Start of Dataset
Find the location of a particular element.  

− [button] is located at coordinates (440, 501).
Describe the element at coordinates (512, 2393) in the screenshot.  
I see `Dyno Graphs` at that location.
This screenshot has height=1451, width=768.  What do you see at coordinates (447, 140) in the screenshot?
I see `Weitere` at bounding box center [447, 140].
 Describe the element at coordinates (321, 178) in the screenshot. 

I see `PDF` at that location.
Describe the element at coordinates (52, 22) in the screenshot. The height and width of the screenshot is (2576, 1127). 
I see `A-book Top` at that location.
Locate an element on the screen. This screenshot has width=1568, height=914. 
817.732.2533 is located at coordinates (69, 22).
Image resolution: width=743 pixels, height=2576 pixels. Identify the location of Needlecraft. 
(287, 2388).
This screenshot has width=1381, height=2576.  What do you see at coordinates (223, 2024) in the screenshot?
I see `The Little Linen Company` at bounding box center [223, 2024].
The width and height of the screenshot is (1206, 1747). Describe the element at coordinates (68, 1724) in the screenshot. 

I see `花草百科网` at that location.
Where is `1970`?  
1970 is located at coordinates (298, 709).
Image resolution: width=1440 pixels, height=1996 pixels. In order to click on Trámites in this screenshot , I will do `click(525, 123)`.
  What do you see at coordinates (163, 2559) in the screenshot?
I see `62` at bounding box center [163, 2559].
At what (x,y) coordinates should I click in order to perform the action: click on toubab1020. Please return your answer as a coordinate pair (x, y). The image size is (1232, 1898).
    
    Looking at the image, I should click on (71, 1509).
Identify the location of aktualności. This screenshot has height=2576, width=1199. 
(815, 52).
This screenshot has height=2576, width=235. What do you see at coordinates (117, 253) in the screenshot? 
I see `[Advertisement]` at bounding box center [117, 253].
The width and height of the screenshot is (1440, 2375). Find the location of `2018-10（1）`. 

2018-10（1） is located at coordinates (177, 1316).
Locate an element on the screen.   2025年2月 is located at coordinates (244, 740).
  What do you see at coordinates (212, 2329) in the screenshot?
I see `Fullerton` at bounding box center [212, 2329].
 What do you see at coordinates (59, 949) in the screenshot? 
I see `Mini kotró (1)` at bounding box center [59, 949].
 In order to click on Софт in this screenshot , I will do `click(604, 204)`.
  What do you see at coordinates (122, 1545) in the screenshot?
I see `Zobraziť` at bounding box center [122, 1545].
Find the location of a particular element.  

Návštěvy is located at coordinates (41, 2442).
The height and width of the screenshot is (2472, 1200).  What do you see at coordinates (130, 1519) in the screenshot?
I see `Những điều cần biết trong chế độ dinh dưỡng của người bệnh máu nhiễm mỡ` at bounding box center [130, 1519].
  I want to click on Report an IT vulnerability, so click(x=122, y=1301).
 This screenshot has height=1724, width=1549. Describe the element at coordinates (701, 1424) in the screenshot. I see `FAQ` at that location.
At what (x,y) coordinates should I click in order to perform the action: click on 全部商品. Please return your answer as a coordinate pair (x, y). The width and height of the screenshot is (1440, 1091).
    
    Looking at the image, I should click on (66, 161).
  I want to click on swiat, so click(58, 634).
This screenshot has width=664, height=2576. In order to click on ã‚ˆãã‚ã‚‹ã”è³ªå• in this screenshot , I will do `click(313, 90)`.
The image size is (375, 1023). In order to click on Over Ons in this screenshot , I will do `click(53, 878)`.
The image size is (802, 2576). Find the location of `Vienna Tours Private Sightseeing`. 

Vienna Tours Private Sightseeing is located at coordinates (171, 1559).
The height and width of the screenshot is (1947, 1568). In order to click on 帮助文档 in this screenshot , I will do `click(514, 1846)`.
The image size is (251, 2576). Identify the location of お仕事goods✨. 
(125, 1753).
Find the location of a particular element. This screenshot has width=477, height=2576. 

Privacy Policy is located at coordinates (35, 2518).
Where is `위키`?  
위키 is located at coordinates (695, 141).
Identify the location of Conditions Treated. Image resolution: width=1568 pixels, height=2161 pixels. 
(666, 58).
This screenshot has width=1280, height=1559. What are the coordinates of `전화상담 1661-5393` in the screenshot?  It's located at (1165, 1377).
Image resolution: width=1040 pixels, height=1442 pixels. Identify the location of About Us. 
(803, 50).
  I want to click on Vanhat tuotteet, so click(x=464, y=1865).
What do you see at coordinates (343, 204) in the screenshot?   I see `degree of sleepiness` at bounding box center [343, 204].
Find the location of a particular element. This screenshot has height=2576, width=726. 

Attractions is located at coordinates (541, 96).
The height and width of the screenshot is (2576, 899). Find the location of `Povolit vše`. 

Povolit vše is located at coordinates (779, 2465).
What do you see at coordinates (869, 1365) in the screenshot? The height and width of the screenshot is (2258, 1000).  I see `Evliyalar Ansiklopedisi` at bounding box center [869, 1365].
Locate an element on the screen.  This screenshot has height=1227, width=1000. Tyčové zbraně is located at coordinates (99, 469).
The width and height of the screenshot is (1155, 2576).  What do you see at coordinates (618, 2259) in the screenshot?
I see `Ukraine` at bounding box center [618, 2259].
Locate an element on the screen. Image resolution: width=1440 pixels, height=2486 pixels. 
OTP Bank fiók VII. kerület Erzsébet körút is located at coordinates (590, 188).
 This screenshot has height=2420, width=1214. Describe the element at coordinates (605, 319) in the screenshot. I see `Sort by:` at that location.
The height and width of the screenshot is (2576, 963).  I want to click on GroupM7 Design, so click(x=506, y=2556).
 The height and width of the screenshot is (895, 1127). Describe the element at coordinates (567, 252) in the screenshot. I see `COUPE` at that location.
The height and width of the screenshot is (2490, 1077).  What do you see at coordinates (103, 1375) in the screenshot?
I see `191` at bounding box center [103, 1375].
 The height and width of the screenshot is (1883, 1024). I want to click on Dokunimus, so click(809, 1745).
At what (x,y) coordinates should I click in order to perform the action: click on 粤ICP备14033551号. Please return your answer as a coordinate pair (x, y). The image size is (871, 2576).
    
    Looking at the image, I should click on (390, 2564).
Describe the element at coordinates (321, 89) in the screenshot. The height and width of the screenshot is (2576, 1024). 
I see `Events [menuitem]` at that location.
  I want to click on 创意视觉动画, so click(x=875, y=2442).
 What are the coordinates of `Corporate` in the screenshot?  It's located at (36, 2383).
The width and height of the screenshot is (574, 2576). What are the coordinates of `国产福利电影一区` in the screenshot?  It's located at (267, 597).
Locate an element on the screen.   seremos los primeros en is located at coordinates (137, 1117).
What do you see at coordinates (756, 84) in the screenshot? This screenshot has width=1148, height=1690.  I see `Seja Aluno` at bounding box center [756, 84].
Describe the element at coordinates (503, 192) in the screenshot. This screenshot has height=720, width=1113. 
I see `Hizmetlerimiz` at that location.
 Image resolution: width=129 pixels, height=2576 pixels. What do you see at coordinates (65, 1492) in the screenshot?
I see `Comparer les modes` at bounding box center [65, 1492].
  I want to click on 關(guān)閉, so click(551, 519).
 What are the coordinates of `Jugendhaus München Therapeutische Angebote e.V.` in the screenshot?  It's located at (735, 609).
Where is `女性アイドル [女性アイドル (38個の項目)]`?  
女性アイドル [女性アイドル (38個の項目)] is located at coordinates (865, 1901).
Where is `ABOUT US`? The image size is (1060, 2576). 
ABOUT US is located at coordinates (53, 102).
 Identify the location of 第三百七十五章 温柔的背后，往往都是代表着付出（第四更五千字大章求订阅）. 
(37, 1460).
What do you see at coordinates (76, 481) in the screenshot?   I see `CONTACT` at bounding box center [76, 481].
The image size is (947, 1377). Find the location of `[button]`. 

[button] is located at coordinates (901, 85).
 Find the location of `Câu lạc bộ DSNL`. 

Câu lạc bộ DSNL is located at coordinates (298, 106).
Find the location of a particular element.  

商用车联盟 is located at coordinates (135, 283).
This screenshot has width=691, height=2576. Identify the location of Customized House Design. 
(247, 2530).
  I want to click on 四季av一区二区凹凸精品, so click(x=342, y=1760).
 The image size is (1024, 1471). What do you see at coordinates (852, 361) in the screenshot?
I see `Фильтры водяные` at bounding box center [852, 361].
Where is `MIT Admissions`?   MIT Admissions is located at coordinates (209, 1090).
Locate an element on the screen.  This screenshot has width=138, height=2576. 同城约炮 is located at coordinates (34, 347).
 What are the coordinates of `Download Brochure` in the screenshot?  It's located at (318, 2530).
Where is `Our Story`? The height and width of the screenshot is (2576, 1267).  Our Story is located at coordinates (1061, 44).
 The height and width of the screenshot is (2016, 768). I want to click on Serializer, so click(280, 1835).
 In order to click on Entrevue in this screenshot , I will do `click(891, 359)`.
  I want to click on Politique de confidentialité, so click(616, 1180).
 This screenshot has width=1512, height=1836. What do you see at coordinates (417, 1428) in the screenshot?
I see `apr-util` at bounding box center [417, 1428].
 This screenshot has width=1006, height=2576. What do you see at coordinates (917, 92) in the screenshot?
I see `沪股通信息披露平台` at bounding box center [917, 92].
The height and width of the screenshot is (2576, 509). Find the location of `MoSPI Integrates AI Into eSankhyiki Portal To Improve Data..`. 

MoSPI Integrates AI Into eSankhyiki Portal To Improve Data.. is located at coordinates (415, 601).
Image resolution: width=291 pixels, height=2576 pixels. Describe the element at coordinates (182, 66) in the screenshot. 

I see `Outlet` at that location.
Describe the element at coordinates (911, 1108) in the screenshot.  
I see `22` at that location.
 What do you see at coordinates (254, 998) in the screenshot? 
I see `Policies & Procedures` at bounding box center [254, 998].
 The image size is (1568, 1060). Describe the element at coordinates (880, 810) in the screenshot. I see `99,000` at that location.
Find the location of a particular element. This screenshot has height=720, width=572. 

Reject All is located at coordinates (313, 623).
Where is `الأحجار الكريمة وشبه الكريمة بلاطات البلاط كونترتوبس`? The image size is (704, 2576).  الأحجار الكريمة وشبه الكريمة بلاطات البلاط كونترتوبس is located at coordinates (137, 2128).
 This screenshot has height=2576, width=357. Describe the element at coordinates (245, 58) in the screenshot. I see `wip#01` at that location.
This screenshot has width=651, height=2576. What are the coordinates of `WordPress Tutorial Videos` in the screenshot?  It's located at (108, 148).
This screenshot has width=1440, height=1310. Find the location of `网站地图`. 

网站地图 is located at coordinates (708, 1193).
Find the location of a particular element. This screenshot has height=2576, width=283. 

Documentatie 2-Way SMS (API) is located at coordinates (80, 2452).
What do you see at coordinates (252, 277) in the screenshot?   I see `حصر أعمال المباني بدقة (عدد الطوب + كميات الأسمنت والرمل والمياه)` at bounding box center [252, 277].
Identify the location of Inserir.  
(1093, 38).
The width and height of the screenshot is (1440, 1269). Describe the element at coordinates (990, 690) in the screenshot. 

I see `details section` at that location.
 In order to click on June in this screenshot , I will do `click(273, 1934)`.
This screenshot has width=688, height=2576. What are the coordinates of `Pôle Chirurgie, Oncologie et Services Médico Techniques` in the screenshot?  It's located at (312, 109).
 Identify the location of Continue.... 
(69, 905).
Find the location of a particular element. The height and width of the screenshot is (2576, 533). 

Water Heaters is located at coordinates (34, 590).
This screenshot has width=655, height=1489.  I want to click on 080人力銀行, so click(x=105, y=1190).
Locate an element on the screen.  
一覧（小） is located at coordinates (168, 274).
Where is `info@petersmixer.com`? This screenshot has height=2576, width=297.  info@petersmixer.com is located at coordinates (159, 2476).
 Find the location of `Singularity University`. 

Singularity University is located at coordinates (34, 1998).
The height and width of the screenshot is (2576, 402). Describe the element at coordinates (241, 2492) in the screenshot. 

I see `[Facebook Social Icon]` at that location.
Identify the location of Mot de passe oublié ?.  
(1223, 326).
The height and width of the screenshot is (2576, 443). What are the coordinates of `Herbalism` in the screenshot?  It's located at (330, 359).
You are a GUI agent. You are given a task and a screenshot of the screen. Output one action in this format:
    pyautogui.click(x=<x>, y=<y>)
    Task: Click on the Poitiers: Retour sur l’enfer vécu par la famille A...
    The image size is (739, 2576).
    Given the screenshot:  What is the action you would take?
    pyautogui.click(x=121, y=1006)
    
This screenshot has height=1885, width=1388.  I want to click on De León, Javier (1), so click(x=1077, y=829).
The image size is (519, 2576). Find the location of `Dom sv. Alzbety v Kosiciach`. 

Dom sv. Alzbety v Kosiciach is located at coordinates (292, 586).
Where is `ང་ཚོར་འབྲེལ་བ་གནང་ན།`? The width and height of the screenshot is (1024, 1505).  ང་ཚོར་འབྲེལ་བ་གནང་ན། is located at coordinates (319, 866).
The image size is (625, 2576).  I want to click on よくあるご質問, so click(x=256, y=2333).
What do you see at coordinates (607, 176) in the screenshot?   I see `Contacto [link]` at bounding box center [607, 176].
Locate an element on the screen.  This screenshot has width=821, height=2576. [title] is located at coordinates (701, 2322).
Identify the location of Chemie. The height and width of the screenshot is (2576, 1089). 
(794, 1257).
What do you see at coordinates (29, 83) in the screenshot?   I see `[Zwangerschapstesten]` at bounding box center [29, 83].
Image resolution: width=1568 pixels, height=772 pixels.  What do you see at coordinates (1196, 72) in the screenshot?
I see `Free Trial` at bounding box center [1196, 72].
End of Dataset
What needs to be done: Write out exactly the lines above from the line with "The image size is (739, 2576)." through the line with "What do you see at coordinates (29, 83)", both of them included, and leave out all other lines.

Result for this exercise:
    The image size is (739, 2576).
    Given the screenshot:  What is the action you would take?
    pyautogui.click(x=121, y=1006)
    
This screenshot has height=1885, width=1388.  I want to click on De León, Javier (1), so click(x=1077, y=829).
The image size is (519, 2576). Find the location of `Dom sv. Alzbety v Kosiciach`. 

Dom sv. Alzbety v Kosiciach is located at coordinates (292, 586).
Where is `ང་ཚོར་འབྲེལ་བ་གནང་ན།`? The width and height of the screenshot is (1024, 1505).  ང་ཚོར་འབྲེལ་བ་གནང་ན། is located at coordinates (319, 866).
The image size is (625, 2576).  I want to click on よくあるご質問, so click(x=256, y=2333).
What do you see at coordinates (607, 176) in the screenshot?   I see `Contacto [link]` at bounding box center [607, 176].
Locate an element on the screen.  This screenshot has width=821, height=2576. [title] is located at coordinates (701, 2322).
Identify the location of Chemie. The height and width of the screenshot is (2576, 1089). 
(794, 1257).
What do you see at coordinates (29, 83) in the screenshot?   I see `[Zwangerschapstesten]` at bounding box center [29, 83].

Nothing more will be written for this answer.